Completion of the Acquisition remains subject to the satisfaction or waiver of the other Conditions set out in the Scheme Circular sent to VT shareholders dated 26 April 2010, including the Court sanctioning the Scheme and confirming the associated reduction of VT's share capital at Court hearings which are expected to take place on 5 July 2010 and 8 July 2010 respectively. Subject to the Scheme and the associated reduction of capital receiving the sanction and confirmation of the Court on those dates, the Scheme is expected to become effective on 8 July 2010 and the New Babcock Shares to be issued by Babcock pursuant to the Scheme are expected to be admitted to the Official List and admitted to trading on the London Stock Exchange's main market for listed securities on 9 July 2010.

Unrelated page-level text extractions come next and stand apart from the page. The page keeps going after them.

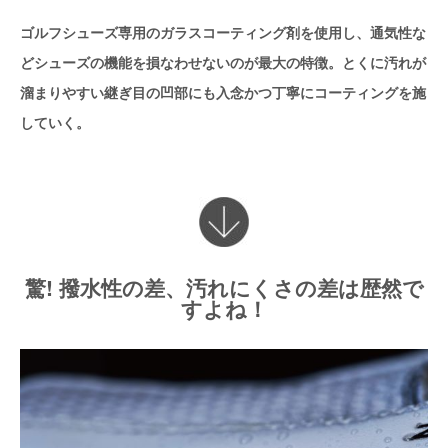
ゴルフシューズ専用のガラスコーティング剤を使用し、通気性な
どシューズの機能を損なわせないのが最大の特徴。とくに汚れが
溜まりやすい継ぎ目の凹部にも入念かつ丁寧にコーティングを施
していく。
驚! 撥水性の差、汚れにくさの差は歴然で
すよね！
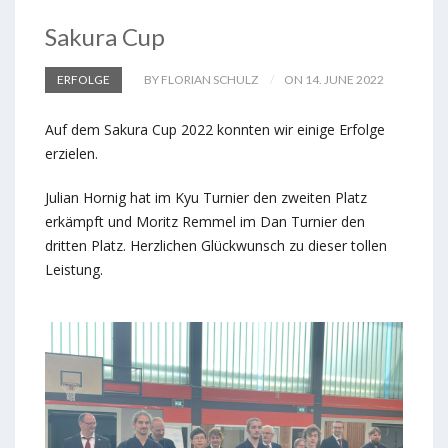
Sakura Cup
ERFOLGE
BY FLORIAN SCHULZ
ON 14. JUNE 2022
Auf dem Sakura Cup 2022 konnten wir einige Erfolge
erzielen.
Julian Hornig hat im Kyu Turnier den zweiten Platz
erkämpft und Moritz Remmel im Dan Turnier den
dritten Platz. Herzlichen Glückwunsch zu dieser tollen
Leistung.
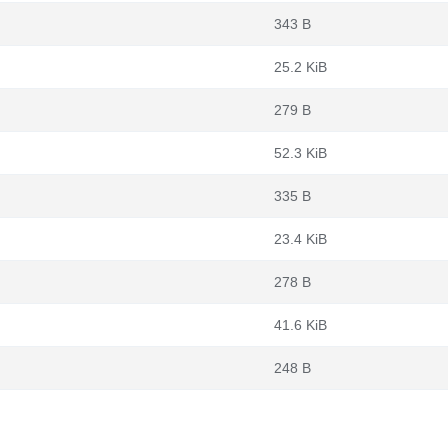
343 B
25.2 KiB
279 B
52.3 KiB
335 B
23.4 KiB
278 B
41.6 KiB
248 B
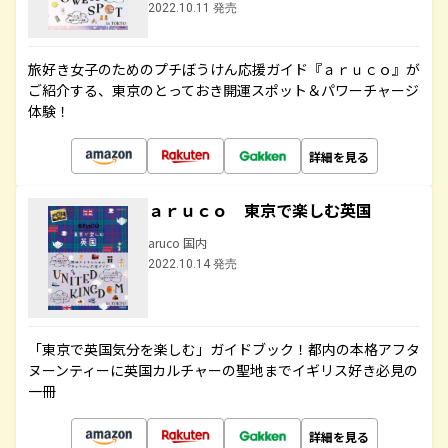
2022.10.11 発売
旅好き女子のためのプチぼうけん応援ガイド『ａｒｕｃｏ』が
ご紹介する、東京のとっておき開運スポット＆パワーチャージ
体験！
詳細を見る
ａｒｕｃｏ 東京で楽しむ英国
aruco 国内
2022.10.14 発売
「東京で英国気分を楽しむ」ガイドブック！都内の本格アフタ
ヌーンティーに英国カルチャーの聖地までイギリス好き必見の
一冊
詳細を見る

Defined terms used but not defined in this announcement have the meanings set out in the Scheme Circular dated 26 April 2010.

- Ends -

The distribution of this announcement in jurisdictions other than the United Kingdom and the availability of any offer to VT shareholders who are not resident in the United Kingdom may be affected by the laws of the relevant jurisdictions. Therefore any persons who are subject to the laws of any jurisdiction other than the United Kingdom or VT shareholders who are not resident in the United Kingdom will need to inform themselves about, and observe, any applicable requirements.

 

Babcock shares have not been and are not currently intended to be registered under the securities laws or regulations of the United States, Australia, Canada or Japan, and may not be offered or sold in the United States, Australia, Canada or Japan or any other jurisdiction where it would be unlawful to do so absent registration or an applicable exemption from the securities laws or regulations of such jurisdictions.

 

Unless otherwise determined by Babcock or required by the Takeover Code and permitted by applicable law and regulation, copies of this announcement are not being, and must not be, directly or indirectly, mailed, transmitted or otherwise forwarded, distributed or sent in, into or from the United States, Australia, Canada or Japan or any other jurisdiction where it would be unlawful to do so and persons receiving this announcement must not mail or otherwise forward, distribute or send it into or from such jurisdictions. Any person who would, or otherwise intends to, or who may have a contractual or legal obligation to, forward this announcement and/or any other related document to any jurisdiction outside the United Kingdom should inform themselves of, and observe, any applicable legal or regulatory requirements of their jurisdiction.

 

A copy of this announcement will be made available, free of charge, on Babcock's website (www.babcock.co.uk) and VT's website (www.vtplc.com) by no later than 12 noon (London time) on 26 June 2010.